RICHMOND, Va. – A Virginia man who is an acknowledged member of the Ku Klux Klan was sentenced Tuesday to three years and eight months in prison for driving his pickup truck through a crowd of Black Lives Matter protesters in Virginia last year.
Harry H. Rogers, 37, of Hanover, pleaded guilty last week to three counts of assault; and one count of destruction of property; and one count of hit and run, the Richmond Times-Dispatch reported. Each misdemeanor charge carried a penalty of up to a year in jail.
Rogers was arrested near the A.P. Hill statue in Richmond on June 7, 2020, after witnesses said he drove into the group of protestors, WRIC reported.
No one was seriously injured.
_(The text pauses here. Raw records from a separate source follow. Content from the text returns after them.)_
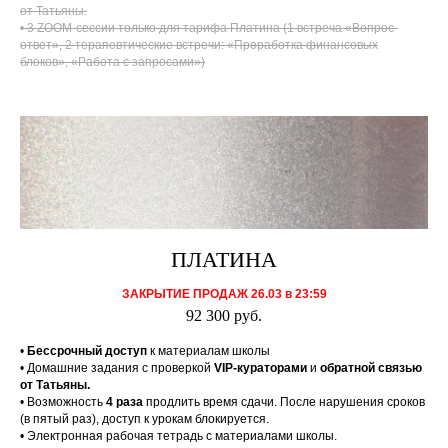
от Татьяны.
• 3 ZOOM-сессии только для тарифа Платина (1 встреча «Вопрос-
ответ», 2 терапевтические встречи: «Проработка финансовых
блоков», «Работа с запросами»)
ПЛАТИНА
ЗАКРЫТИЕ ПРОДАЖ 26.03 в 23:59
92 300 руб.
•
Бессрочный доступ
к материалам школы
• Домашние задания с проверкой
VIP-кураторами
и
обратной связью
от Татьяны.
•
Возможность
4 раза
продлить время сдачи
. После нарушения сроков
(в пятый раз), доступ к урокам блокируется.
• Электронная рабочая тетрадь с материалами школы.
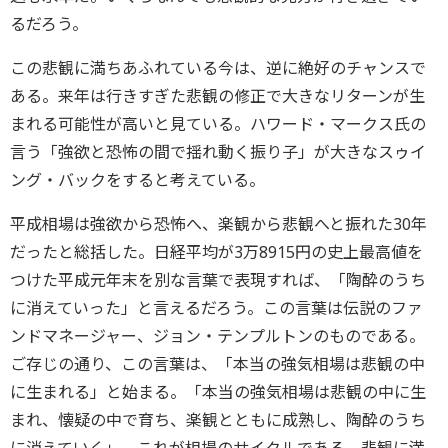
るだろう。
この悲観に満ちあふれている今は、逆に絶好のチャンスで
ある。来年は行きすぎた悲観の修正で大きなリターンが生
まれる可能性が高いと見ている。ハワード・マークス氏の
言う「強欲と恐怖の間で揺れ動く振り子」が大きなスゥイ
ング・バックをすると考えている。
平成相場は強欲から恐怖へ、楽観から悲観へと振れた30年
だったと総括した。日経平均が3万8915円の史上最高値を
つけた平成元年末を別な言葉で表現すれば、「陶酔のうち
に消えていった」と言えるだろう。この言葉は伝説のファ
ンドマネージャー、ジョン・テンプルトンのものである。
ご存じの通り、この言葉は、「本当の強気相場は悲観の中
に生まれる」と始まる。「本当の強気相場は悲観の中に生
まれ、懐疑の中で育ち、楽観とともに成熟し、陶酔のうち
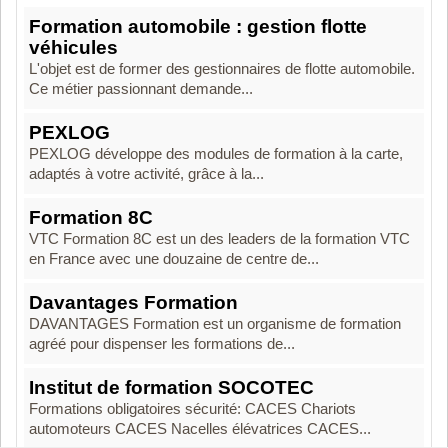
Formation automobile : gestion flotte
véhicules
L'objet est de former des gestionnaires de flotte automobile.
Ce métier passionnant demande...
PEXLOG
PEXLOG développe des modules de formation à la carte,
adaptés à votre activité, grâce à la...
Formation 8C
VTC Formation 8C est un des leaders de la formation VTC
en France avec une douzaine de centre de...
Davantages Formation
DAVANTAGES Formation est un organisme de formation
agréé pour dispenser les formations de...
Institut de formation SOCOTEC
Formations obligatoires sécurité: CACES Chariots
automoteurs CACES Nacelles élévatrices CACES...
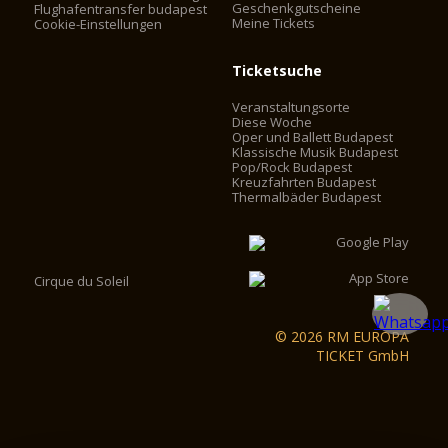
Geschenkgutscheine
Flughafentransfer budapest
Meine Tickets
Cookie-Einstellungen
Ticketsuche
Veranstaltungsorte
Diese Woche
Oper und Ballett Budapest
Klassische Musik Budapest
Pop/Rock Budapest
Kreuzfahrten Budapest
Thermalbäder Budapest
Cirque du Soleil
© 2026 RM EUROPA
TICKET GmbH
Rogers drove over one man’s toe and twice struck one woman who had stepped in front of the truck, according to The Associated Press.
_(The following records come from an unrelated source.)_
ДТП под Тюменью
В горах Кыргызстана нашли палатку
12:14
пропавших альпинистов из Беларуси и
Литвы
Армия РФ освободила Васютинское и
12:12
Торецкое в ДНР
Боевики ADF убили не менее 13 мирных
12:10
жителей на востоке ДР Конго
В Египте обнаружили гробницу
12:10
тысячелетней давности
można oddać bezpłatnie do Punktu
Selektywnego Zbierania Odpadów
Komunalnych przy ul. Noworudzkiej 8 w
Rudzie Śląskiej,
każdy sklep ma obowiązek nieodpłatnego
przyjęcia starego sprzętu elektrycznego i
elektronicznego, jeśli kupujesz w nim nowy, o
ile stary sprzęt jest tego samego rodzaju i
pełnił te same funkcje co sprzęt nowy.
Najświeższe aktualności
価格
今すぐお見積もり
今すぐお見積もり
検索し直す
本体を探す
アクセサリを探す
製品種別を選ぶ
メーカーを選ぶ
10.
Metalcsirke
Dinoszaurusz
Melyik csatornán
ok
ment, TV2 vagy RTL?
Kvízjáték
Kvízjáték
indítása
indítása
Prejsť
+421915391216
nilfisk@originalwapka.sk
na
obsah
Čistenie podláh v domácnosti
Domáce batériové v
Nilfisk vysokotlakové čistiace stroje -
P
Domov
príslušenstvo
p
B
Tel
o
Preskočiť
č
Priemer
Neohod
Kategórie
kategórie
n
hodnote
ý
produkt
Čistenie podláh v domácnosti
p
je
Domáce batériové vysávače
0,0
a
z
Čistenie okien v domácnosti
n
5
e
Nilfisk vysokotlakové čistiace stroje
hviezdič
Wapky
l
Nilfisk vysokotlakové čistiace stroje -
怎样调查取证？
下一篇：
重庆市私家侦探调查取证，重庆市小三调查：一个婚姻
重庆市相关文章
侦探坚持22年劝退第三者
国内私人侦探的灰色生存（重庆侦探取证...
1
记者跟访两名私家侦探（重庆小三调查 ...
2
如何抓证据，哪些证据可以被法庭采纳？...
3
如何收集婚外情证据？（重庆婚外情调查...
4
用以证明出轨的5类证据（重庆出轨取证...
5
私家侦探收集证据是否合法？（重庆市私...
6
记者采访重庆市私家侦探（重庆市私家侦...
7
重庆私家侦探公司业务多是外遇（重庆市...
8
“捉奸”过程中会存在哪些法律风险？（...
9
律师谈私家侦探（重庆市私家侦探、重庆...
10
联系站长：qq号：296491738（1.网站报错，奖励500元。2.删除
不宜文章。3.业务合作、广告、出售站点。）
Before Rogers’ arrest, he had bragged about his actions on social media. “This Chevrolet 2500 went up on the curb and through the protest,” he said in a Facebook live video played in court last week, the Times-Dispatch reported. “It’s kind of funny if you ask me.”
He was convicted of the misdemeanor charges in August and appealed the General District court’s convictions to Circuit Court, where he would have faced three additional felony charges of malicious wounding, the television station reported.
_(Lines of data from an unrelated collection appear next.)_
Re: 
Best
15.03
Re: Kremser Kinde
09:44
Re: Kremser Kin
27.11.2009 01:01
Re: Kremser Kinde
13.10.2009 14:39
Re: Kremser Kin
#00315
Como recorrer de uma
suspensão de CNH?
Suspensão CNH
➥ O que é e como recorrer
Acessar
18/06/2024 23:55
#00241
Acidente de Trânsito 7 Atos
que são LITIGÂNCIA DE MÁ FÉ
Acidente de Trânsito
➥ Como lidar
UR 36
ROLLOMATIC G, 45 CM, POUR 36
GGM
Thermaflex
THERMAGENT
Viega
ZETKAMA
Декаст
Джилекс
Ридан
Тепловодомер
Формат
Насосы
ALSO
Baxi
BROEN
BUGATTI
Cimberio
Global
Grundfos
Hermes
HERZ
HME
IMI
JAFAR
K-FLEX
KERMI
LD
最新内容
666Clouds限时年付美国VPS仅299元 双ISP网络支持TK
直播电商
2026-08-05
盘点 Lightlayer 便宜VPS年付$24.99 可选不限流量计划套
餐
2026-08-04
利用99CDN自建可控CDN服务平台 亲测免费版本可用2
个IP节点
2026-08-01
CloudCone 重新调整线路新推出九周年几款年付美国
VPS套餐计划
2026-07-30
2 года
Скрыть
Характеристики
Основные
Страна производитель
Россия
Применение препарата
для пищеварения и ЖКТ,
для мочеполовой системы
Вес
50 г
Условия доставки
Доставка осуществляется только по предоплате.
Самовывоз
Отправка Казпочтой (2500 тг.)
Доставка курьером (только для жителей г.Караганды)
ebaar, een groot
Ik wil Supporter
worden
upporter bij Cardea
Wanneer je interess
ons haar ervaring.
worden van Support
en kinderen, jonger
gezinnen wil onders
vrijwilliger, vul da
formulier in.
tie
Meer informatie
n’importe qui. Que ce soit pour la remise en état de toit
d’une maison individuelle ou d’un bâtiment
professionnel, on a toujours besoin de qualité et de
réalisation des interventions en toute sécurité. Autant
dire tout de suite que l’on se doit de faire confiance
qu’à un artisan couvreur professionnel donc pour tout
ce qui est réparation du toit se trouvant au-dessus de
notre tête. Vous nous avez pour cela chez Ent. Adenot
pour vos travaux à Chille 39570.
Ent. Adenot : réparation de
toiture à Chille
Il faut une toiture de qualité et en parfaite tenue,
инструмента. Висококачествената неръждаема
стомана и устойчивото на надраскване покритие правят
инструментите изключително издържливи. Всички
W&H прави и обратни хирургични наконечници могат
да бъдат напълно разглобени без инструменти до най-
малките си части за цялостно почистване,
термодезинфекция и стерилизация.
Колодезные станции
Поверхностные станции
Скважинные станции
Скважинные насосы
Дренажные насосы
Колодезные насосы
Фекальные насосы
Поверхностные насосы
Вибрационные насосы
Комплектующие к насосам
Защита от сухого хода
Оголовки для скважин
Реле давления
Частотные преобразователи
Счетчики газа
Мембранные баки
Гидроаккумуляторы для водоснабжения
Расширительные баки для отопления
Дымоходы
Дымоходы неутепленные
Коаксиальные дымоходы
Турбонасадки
Instead, Rogers decided to plead guilty to the misdemeanors, and the felony charges and a fourth misdemeanor charge were dropped, WRIC reported.
Henrico Circuit Judge L.A. Harris Jr. said he was not sentencing Rogers because of his ties to the KKK or his beliefs, but rather on his actions that day based on those beliefs, the Times-Dispatch reported.
“You cannot take these situations into your own hands,” Harris said. “That leads to chaos.”